Data Debase

Steven Spielberg's 2002 film Minority Reportdepicted a futuristic dystopia in which a "Department of Pre-Crime" jails people for acts they haven't yet committed. In an apparent case of life imitating art, Spielberg's Shoah Foundation -- a nonprofit the film director established in 1994 to videotape and preserve the testimonies of Holocaust survivors -- has handed over the words of 51,000 Holocaust survivors to aid a team of government-funded researchers in developing a revolutionary technology inspired by elements of the Pentagon's scuttled domestic-surveillance program, Total Information Awareness (TIA).

TIA, which was blocked by Congress, was to have been a mix of high-tech voice-recognition and data-mining programs that would have made up the largest domestic-surveillance system in the United States. Using TIA, intelligence analysts and law-enforcement officials would have been able to trawl through Americans' private records -- including banking transactions, e-mail accounts and travel records, such as plane ticket information -- in order to finger terrorists. Though TIA would have been composed largely of voice-recognition surveillance programs, it was the proposal's reliance on the new science of data mining that had groups from the American Civil Liberties Union to the archconservative Free Congress Foundation up in arms.

Broadly speaking, data mining is an innovation of statistical science that allows analysts to detect patterns of events and relationships in order to discover a "gem," or a hidden fact. The idea is to allow users to accurately forecast future events. When data mining emerged in the late 1990s, MIT's Technology Review hailed it as one of the 10 new technologies that will "change the world." Since then, data mining has revolutionized everything from how companies monitor customers' online purchasing habits to how the federal government practices counterterrorism.

Data-mining advocates within the law-enforcement and intelligence communities claim the science makes retrieval of existing information more convenient, allowing them to identify and track terrorists without costly and time-consuming legwork. However, data-mining programs like TIA -- which would have allowed analysts to sift through private citizens' personal records without a search warrant in order to identify patterns that would suggest terrorist activity -- pose some pretty serious due-process problems. Data mining seeks to classify a person's threat level according to superficial patterns of activity like bank withdrawals and travel history. Supporters say this is useful because terrorists typically lead transient lifestyles and have spotty pasts. But so do homeless people, migrant workers and more than a few journalists. Perhaps the most troubling aspect of data mining is that it offers the government a convenient tool to analyze individuals' political and religious affiliations by investigating library records, magazine subscriptions and group memberships. Of course, there is no indication that this is actually happening, but it is a possibility that civil-liberties advocates worry about.
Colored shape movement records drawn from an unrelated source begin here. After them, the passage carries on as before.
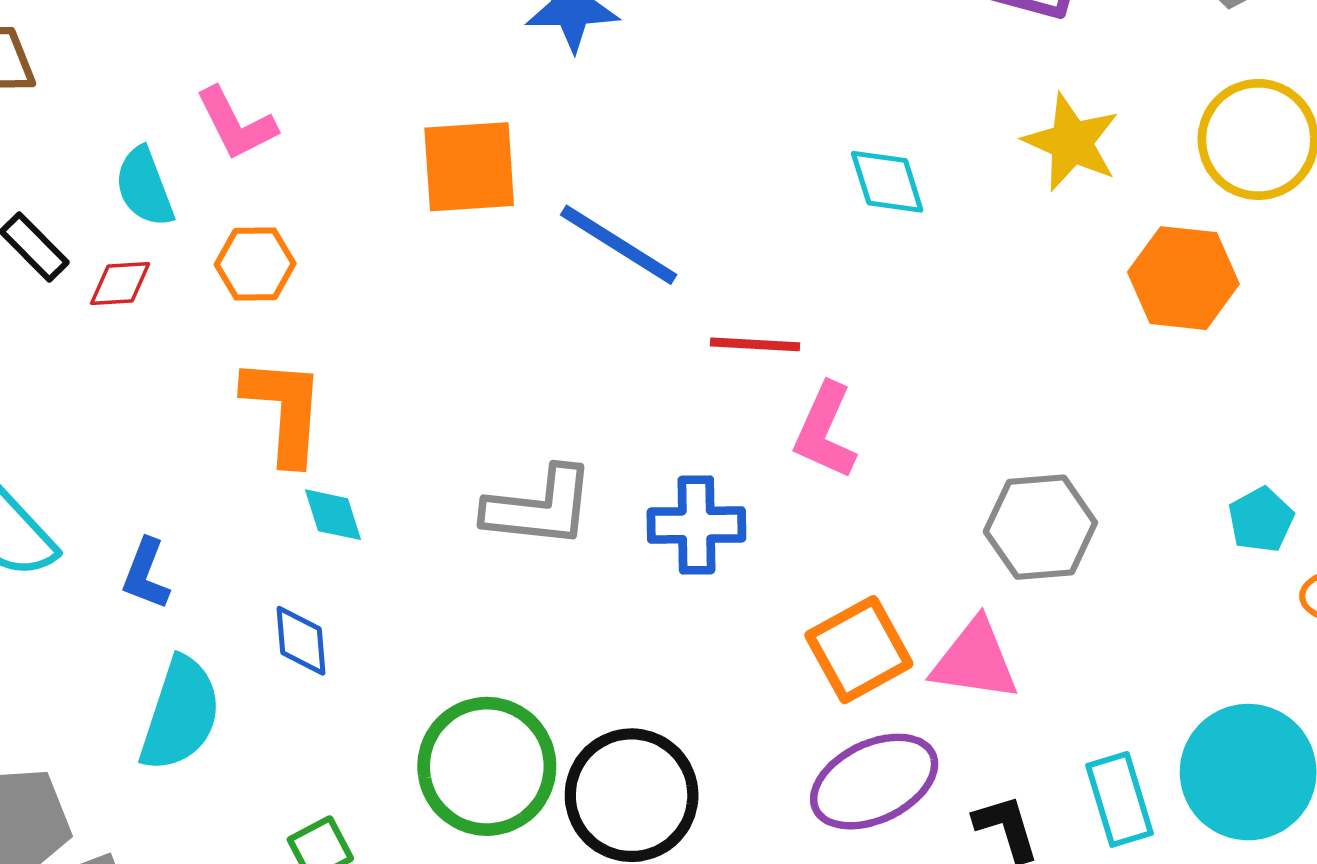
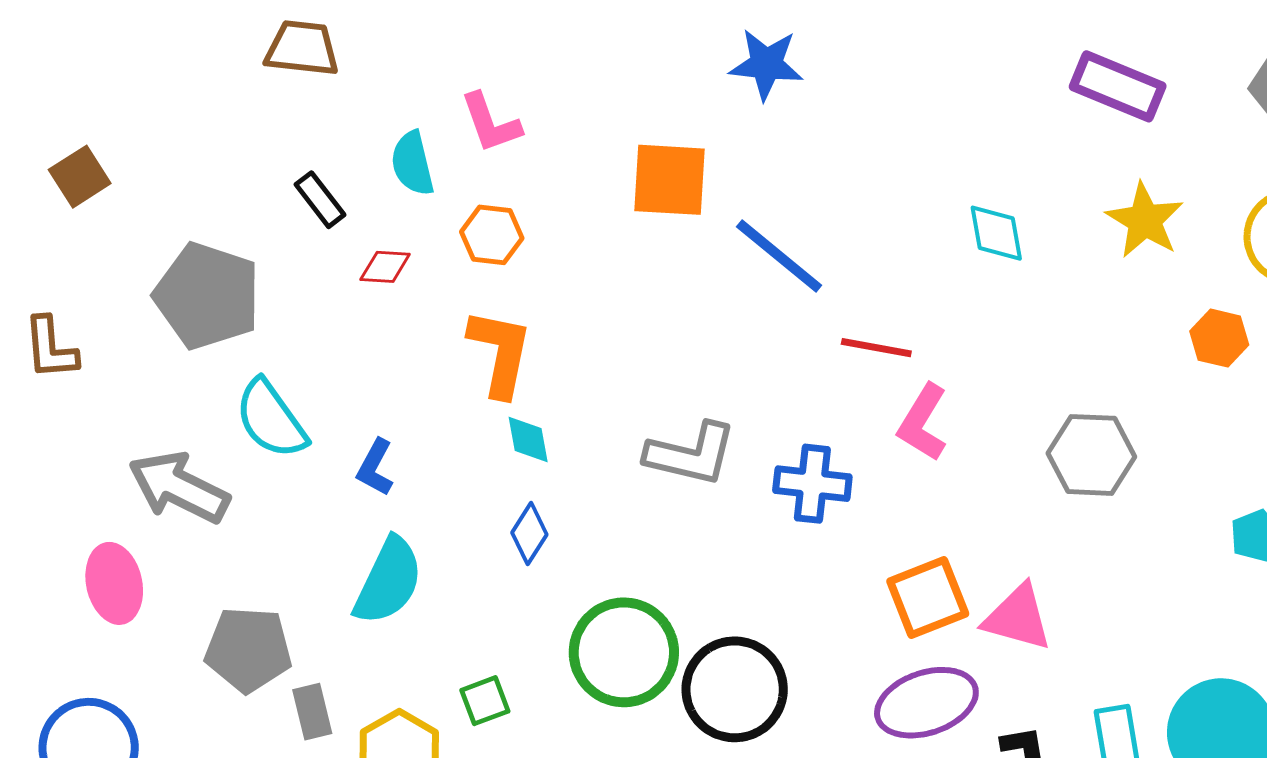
orange hexagon: (1183, 278) -> (1219, 338), size x0.7
red diamond: (120, 283) -> (385, 267), moved
gray hexagon: (1040, 527) -> (1091, 455), moved
blue diamond: (301, 641) -> (529, 534), moved, turned 30

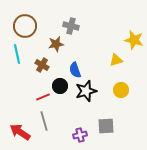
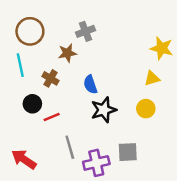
gray cross: (71, 26) -> (85, 31), turned -35
yellow triangle: (116, 60) -> (152, 78), moved
black circle: (60, 86) -> (32, 104), moved
gray line: (44, 121) -> (70, 147), moved
purple cross: (80, 135) -> (96, 163), size x1.5

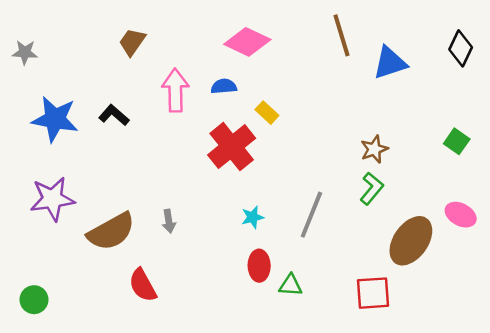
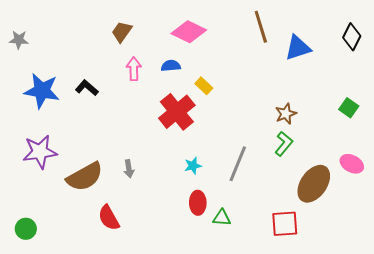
brown trapezoid: (132, 42) -> (122, 32), moved
pink arrow: (175, 90) -> (134, 69), size x0.7

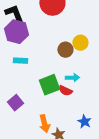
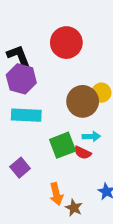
brown circle: (65, 50) -> (83, 101), size x1.6
cyan rectangle: (20, 61) -> (26, 115), size x1.6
Though Congress elected to defund TIA -- in a nearly unanimous Sept. 24 vote on defense budget appropriations -- the Bush administration is backing a series of TIA-inspired data-mining programs set for implementation by other government agencies and private companies. The Department of Homeland Security's Transportation Security Agency is planning to employ an airline-security program in 2004 called Customer Assisted Passenger Profiling II (CAPPS II), which will use data mining to assign color codes to passengers based on their potential threat levels. A private data-mining company, Seisint Inc., has received funding from the departments of Justice and Homeland Security for a program called Multistate Anti-Terrorism Information Exchange (Matrix), which is set for implementation in five states. And the National Science Foundation (NSF) is funding a data-mining project -- led by university researchers and Spielberg's Shoah Foundation -- that would allow users to index massive audio recordings by specific spoken words or phrases.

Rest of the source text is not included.